> _TASK OBJECTIVE_
Count every line below that contains "premium", then give that count and nothing else.

#### DATA SUPPLIED

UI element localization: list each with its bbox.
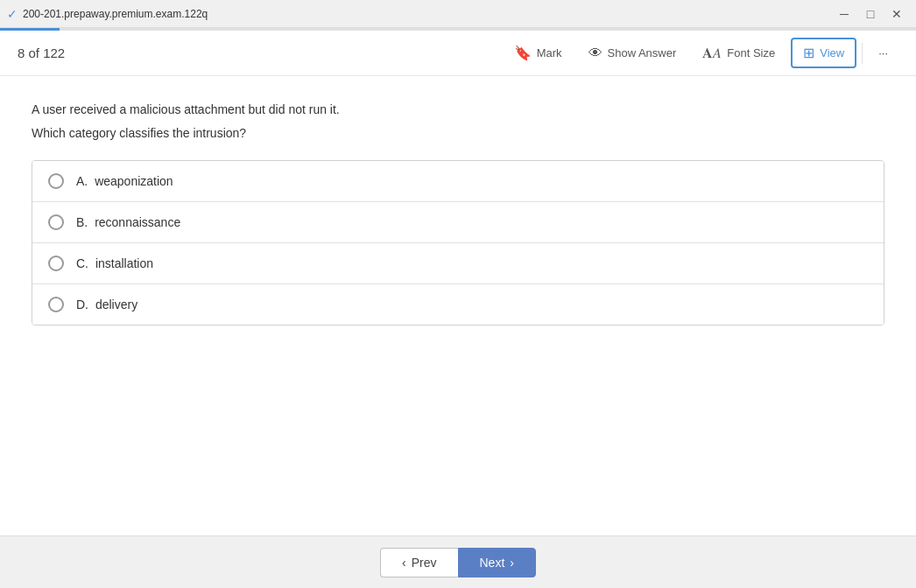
option-label-0: A. weaponization xyxy=(76,174,173,188)
font-size-label: Font Size xyxy=(727,46,775,60)
view-button[interactable]: ⊞ View xyxy=(791,38,856,68)
option-text-0: weaponization xyxy=(95,174,173,188)
more-button[interactable]: ··· xyxy=(868,41,898,65)
view-label: View xyxy=(820,46,844,60)
option-text-3: delivery xyxy=(95,298,137,312)
option-radio-3 xyxy=(48,297,64,312)
minimize-button[interactable]: ─ xyxy=(832,4,856,24)
option-row-3[interactable]: D. delivery xyxy=(32,284,884,325)
option-radio-1 xyxy=(48,214,64,230)
question-line1: A user received a malicious attachment b… xyxy=(32,101,884,119)
toolbar-right: 🔖 Mark 👁 Show Answer 𝐀𝐴 Font Size ⊞ View… xyxy=(504,38,898,68)
more-label: ··· xyxy=(878,46,888,60)
eye-icon: 👁 xyxy=(588,46,602,61)
title-bar-controls: ─ □ ✕ xyxy=(832,4,909,24)
toolbar-divider xyxy=(862,43,863,64)
show-answer-label: Show Answer xyxy=(608,46,677,60)
font-icon: 𝐀𝐴 xyxy=(702,46,722,61)
prev-label: Prev xyxy=(412,556,437,570)
mark-button[interactable]: 🔖 Mark xyxy=(504,39,573,66)
question-counter: 8 of 122 xyxy=(18,46,65,60)
option-text-2: installation xyxy=(95,256,153,270)
toolbar: 8 of 122 🔖 Mark 👁 Show Answer 𝐀𝐴 Font Si… xyxy=(0,31,916,76)
option-row-1[interactable]: B. reconnaissance xyxy=(32,202,884,243)
next-chevron-icon: › xyxy=(510,556,514,570)
font-size-button[interactable]: 𝐀𝐴 Font Size xyxy=(692,40,786,66)
content-area: A user received a malicious attachment b… xyxy=(0,76,916,536)
option-row-2[interactable]: C. installation xyxy=(32,243,884,284)
bottom-bar: ‹ Prev Next › xyxy=(0,536,916,588)
options-container: A. weaponizationB. reconnaissanceC. inst… xyxy=(32,160,884,326)
option-label-3: D. delivery xyxy=(76,298,137,312)
title-bar: ✓ 200-201.prepaway.premium.exam.122q ─ □… xyxy=(0,0,916,28)
view-icon: ⊞ xyxy=(803,45,814,61)
next-button[interactable]: Next › xyxy=(458,548,536,578)
option-radio-2 xyxy=(48,256,64,271)
mark-label: Mark xyxy=(537,46,562,60)
show-answer-button[interactable]: 👁 Show Answer xyxy=(578,40,687,66)
prev-button[interactable]: ‹ Prev xyxy=(380,548,457,578)
option-radio-0 xyxy=(48,173,64,189)
option-letter-0: A. xyxy=(76,174,91,188)
option-label-2: C. installation xyxy=(76,256,153,270)
app-title: 200-201.prepaway.premium.exam.122q xyxy=(23,8,208,20)
option-row-0[interactable]: A. weaponization xyxy=(32,161,884,202)
option-letter-2: C. xyxy=(76,256,92,270)
close-button[interactable]: ✕ xyxy=(884,4,909,24)
bookmark-icon: 🔖 xyxy=(514,45,532,61)
option-label-1: B. reconnaissance xyxy=(76,215,180,229)
title-bar-left: ✓ 200-201.prepaway.premium.exam.122q xyxy=(7,7,208,21)
maximize-button[interactable]: □ xyxy=(858,4,883,24)
next-label: Next xyxy=(480,556,505,570)
prev-chevron-icon: ‹ xyxy=(402,556,406,570)
check-icon: ✓ xyxy=(7,7,18,21)
option-letter-3: D. xyxy=(76,298,92,312)
question-line2: Which category classifies the intrusion? xyxy=(32,124,884,143)
option-text-1: reconnaissance xyxy=(95,215,180,229)
option-letter-1: B. xyxy=(76,215,91,229)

########

> _RESPONSE FOR THIS EXERCISE_
3